VOL.80「学級日誌」

2011/04/06

近ごろの子どもは感情の起伏が浅く周辺の出来事と自分が結びつかず共感力が弱まったように思われる。他を愛し思いやる能力が共感力である。「仁」という字は「人+二」の合字で人と関わる共感能力を表し、「仁徳」とはそれが具わっていることらしい。

こうした人間としての基本的な力は実感したことを心の深奥で対象化することで磨かれるようだ。とはいえ中高生に向かって心に感じたことを日記などに書き留めるにように言っても素直には聞いてくれないだろう。

今は亡き明治生まれの父の日記が出てきた。毎日ではなくノートに思いつくままに日付を記して書いている。小樽市のはずれの小さな漁村から旧東京帝国大学に入学した若者の日々は夢に溢れていた。いつしか私もメモ程度の日記を書くようになった。
折節感じたことを書き記すことで若干なりとも物の見方が深まったと自負している。

日記に親しんでいる中高生は限られていると思うが学級日誌だけは日直になれば誰もが書かされる。

担任を受け持っている楽しみの一つがこの学級日誌を読むことである。担任の知らないところで繰り広げられた生徒たちの一日の実態を垣間見ることができるのは楽しいことである。

生徒の中にも筆達者がいる。
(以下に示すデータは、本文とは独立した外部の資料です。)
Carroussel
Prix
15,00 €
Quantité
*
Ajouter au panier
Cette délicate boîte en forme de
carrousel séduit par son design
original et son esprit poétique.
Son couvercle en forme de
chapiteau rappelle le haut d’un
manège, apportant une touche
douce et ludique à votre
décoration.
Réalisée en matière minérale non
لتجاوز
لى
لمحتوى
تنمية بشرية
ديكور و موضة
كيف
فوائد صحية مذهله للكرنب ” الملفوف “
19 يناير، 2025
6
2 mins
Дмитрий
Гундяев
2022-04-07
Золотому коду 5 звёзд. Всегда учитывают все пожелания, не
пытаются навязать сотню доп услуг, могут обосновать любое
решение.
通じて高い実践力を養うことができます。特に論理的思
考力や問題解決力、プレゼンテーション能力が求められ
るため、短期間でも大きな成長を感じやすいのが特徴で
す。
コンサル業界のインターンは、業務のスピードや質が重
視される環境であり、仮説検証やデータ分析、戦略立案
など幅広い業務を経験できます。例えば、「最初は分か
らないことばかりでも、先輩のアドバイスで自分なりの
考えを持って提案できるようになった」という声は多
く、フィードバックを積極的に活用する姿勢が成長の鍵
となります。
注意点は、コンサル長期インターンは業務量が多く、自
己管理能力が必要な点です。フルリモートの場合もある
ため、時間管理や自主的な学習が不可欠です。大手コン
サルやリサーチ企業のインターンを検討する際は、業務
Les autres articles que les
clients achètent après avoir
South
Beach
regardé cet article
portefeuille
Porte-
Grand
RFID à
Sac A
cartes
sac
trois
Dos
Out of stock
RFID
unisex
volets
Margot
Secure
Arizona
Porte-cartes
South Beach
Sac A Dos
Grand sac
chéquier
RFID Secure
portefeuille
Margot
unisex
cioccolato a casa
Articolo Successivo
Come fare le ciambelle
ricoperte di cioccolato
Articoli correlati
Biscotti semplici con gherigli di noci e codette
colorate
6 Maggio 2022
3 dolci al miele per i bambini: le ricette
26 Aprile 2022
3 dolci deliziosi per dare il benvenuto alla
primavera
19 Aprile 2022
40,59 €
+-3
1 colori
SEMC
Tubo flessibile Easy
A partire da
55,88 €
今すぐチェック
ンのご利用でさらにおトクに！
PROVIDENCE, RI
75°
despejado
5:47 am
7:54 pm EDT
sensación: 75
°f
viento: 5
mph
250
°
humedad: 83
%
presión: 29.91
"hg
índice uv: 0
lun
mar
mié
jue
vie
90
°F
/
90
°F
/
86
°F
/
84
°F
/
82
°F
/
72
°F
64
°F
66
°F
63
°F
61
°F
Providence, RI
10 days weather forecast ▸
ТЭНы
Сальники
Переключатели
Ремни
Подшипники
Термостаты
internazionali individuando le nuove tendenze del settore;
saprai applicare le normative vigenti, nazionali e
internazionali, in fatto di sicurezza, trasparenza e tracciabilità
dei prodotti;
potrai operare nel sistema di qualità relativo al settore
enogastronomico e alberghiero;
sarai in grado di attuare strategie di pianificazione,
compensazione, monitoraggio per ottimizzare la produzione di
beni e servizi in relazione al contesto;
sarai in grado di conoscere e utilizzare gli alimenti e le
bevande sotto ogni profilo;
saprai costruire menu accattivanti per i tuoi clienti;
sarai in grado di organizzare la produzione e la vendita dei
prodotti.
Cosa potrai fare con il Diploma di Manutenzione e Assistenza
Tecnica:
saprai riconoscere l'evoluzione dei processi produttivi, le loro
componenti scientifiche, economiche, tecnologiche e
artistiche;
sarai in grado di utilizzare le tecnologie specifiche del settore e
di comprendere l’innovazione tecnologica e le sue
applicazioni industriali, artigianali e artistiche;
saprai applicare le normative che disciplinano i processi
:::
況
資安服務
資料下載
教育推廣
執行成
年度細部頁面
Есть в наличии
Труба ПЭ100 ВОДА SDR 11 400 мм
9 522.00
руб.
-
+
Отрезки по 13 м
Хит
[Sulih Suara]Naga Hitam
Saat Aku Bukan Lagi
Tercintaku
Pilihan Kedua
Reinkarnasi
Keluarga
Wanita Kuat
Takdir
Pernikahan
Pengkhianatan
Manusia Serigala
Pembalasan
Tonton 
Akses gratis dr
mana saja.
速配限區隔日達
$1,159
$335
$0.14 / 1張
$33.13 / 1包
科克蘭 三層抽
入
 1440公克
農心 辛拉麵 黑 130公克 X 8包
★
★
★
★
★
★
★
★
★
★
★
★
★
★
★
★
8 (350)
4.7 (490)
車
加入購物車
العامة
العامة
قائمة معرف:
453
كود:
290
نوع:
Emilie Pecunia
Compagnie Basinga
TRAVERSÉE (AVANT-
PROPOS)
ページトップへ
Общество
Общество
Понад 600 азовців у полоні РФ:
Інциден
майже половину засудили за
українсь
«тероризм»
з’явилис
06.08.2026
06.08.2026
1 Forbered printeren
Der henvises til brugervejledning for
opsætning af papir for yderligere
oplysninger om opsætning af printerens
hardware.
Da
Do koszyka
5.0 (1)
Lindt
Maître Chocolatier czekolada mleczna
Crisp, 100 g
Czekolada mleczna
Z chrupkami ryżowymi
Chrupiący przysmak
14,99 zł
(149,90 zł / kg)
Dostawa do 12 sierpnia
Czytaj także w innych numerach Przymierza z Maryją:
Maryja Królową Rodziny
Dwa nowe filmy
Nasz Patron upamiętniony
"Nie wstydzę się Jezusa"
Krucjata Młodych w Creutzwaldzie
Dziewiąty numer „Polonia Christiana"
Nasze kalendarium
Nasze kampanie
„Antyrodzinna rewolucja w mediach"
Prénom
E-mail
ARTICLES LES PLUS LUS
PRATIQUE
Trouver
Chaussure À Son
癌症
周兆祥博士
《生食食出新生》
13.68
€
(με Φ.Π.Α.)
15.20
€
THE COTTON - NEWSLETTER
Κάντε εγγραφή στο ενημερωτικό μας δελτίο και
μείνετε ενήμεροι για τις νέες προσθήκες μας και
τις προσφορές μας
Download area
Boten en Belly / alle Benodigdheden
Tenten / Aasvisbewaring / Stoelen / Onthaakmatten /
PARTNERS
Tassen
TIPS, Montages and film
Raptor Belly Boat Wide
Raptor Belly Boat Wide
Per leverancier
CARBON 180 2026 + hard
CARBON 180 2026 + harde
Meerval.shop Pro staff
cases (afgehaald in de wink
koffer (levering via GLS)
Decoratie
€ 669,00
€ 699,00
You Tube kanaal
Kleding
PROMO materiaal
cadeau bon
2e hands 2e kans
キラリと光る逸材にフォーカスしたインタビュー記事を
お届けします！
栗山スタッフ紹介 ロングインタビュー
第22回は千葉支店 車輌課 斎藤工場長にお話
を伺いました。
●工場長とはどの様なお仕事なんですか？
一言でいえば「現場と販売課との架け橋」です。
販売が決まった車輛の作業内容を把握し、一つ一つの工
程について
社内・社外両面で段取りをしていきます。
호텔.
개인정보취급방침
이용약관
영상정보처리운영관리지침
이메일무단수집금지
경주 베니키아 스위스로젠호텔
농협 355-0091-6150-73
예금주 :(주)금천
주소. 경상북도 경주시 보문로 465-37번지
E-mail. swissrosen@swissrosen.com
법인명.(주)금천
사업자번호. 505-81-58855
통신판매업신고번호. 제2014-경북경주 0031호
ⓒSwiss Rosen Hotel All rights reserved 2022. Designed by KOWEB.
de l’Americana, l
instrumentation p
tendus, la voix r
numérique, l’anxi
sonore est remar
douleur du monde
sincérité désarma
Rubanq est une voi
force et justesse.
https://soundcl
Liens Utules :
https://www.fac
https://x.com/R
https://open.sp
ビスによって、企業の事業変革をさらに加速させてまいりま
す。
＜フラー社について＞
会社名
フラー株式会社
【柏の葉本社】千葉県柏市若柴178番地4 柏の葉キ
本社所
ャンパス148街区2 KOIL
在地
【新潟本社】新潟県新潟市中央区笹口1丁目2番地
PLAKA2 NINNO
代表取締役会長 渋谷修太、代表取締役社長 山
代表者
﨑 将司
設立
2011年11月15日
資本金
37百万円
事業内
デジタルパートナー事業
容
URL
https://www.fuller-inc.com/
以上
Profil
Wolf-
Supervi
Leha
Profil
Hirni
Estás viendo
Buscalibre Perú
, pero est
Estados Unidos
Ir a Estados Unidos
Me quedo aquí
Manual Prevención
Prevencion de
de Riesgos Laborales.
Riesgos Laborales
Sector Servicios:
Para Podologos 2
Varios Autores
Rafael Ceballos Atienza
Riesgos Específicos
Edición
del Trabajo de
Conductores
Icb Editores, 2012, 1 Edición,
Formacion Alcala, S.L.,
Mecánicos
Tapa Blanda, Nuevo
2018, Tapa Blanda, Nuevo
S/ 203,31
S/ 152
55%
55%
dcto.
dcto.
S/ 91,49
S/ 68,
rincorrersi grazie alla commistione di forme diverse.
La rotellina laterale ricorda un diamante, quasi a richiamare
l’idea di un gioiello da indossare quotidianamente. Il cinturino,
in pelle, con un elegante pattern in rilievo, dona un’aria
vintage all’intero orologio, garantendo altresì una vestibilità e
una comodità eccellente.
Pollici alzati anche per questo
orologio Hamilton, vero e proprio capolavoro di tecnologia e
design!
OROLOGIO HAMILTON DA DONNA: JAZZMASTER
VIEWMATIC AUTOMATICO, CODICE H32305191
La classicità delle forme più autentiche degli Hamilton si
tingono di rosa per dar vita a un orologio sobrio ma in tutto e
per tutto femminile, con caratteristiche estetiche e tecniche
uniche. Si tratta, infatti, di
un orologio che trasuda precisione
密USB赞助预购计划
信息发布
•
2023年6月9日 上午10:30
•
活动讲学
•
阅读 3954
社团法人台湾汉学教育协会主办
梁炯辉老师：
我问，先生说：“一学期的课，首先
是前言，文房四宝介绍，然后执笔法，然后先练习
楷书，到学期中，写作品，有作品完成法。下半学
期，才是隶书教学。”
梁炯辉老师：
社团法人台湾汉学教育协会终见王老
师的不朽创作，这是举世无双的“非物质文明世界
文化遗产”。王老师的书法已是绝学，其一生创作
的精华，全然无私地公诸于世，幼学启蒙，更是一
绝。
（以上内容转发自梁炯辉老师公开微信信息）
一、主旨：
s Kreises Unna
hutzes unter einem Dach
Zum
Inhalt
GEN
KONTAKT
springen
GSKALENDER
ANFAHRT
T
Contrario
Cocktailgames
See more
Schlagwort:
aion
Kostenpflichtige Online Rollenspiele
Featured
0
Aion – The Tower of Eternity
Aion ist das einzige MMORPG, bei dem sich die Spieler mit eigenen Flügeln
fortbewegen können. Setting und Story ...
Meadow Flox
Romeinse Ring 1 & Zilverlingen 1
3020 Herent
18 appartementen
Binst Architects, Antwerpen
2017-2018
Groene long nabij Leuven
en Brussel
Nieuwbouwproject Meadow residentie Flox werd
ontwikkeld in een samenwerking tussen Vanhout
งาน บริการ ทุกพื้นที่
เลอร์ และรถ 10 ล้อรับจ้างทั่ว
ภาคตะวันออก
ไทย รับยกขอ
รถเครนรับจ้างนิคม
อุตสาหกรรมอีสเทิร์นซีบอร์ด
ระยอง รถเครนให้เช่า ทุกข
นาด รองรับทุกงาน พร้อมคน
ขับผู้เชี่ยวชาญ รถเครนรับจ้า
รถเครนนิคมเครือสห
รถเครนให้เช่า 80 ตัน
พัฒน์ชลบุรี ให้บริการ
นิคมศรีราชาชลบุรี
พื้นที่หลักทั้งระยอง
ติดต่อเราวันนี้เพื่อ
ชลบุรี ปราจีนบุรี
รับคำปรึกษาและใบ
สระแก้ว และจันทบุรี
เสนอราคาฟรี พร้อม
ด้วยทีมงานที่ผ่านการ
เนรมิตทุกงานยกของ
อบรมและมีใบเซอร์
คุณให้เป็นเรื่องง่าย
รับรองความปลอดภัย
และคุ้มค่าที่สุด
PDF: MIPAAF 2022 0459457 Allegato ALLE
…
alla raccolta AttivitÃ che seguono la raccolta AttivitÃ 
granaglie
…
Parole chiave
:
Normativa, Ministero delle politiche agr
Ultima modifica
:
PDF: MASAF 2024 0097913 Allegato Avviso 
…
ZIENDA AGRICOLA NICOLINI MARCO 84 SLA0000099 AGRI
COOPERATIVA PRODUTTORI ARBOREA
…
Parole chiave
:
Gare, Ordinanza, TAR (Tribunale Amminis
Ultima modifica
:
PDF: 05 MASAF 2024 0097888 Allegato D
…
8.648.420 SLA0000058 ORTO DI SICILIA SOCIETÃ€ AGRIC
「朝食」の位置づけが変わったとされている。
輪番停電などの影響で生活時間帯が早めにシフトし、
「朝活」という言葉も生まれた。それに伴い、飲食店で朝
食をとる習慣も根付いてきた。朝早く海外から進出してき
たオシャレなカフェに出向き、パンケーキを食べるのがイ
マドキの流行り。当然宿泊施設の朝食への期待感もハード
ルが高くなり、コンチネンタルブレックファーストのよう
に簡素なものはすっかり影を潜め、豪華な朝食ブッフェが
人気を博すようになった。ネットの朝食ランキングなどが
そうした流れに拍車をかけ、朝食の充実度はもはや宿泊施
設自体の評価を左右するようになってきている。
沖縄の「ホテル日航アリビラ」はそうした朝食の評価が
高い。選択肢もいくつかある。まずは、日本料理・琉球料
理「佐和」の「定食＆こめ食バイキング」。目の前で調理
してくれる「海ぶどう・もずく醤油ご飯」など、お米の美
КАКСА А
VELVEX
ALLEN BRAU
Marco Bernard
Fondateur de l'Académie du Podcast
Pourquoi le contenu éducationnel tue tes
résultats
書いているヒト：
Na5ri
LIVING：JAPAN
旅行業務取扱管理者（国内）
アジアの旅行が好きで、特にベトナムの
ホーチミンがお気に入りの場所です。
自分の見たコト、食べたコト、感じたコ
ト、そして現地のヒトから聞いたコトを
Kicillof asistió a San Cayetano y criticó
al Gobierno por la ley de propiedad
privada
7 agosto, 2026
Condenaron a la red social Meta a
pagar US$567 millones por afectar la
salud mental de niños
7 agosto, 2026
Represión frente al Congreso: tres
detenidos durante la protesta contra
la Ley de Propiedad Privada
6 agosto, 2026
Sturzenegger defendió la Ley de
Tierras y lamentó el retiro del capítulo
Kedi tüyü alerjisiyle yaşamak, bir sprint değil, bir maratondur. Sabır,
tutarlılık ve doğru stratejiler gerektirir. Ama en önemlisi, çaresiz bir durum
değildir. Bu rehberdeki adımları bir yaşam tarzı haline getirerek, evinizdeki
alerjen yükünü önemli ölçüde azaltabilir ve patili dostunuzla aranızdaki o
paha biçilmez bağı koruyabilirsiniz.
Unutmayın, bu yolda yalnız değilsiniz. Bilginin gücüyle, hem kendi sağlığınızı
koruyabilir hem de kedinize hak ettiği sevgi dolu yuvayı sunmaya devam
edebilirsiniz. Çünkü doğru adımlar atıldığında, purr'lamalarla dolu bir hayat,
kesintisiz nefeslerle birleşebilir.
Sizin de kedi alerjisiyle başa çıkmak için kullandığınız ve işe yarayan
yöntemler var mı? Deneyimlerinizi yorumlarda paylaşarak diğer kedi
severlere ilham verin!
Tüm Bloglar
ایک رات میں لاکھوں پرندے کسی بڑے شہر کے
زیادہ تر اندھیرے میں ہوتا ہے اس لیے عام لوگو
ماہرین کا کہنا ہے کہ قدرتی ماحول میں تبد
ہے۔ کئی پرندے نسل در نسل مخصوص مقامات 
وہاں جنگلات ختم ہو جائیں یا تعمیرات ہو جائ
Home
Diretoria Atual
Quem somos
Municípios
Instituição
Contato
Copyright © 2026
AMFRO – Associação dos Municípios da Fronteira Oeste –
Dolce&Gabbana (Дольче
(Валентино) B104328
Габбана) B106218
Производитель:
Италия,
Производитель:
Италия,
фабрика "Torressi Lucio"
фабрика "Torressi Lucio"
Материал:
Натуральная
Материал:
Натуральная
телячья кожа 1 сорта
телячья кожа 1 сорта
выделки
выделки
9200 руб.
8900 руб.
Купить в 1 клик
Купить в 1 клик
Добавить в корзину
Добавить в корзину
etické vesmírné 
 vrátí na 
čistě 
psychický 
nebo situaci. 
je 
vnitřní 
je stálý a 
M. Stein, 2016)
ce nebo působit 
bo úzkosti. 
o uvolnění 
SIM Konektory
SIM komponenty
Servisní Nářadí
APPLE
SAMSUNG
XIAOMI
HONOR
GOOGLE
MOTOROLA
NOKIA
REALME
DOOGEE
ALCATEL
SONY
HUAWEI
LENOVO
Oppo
授業中や休み時間の彼らの実態が活き活きと描かれているものや各教科担当教師の授業の様子を克明に書いているものもある。

教師名の欄が全て似顔絵といった手の込んだものもある。N先生の口癖の「ツマリーソノー」を何回言ったかを数え続けて「本日遂に新記録達成!!」といったスポーツ紙まがいの記述もあったりする。

担任は面白いものや感動が伝わるものは翌朝みんなに読んで聞かせたい。昨日の出来事をクラスみんなで反芻することで感動を共有することができる。書く楽しさを知って意欲的に周囲に目を向けるようになれば学級日誌も生徒の感性を豊かにする有効な手段の一つになるだろうし共感力も深まるのではないだろうか。